Repeat the records in full and exactly, omitting pictures.

***** INFORMATION PROVIDED

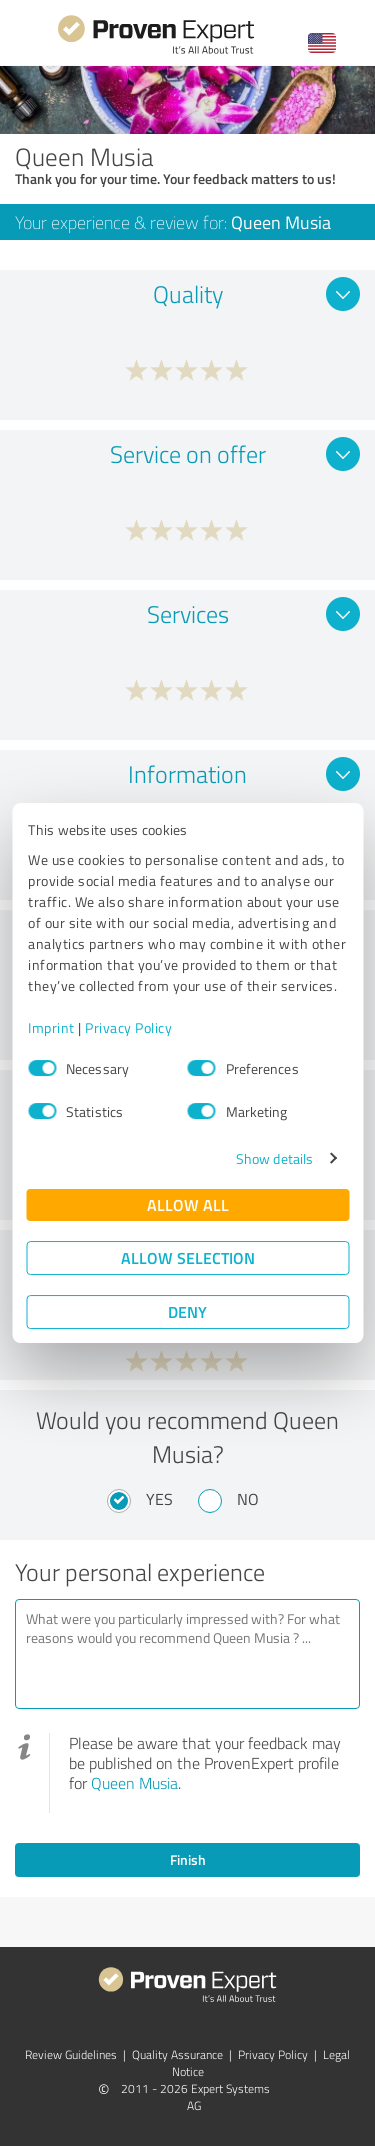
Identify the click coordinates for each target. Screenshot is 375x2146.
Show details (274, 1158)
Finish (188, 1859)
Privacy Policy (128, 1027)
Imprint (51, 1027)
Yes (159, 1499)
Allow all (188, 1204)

**********

OUTPUT FOR THIS EXERCISE:
Identify the click coordinates for each target. Screenshot is 375x2146.
Show details (274, 1158)
Finish (188, 1859)
Privacy Policy (128, 1027)
Imprint (51, 1027)
Yes (159, 1499)
Allow all (188, 1204)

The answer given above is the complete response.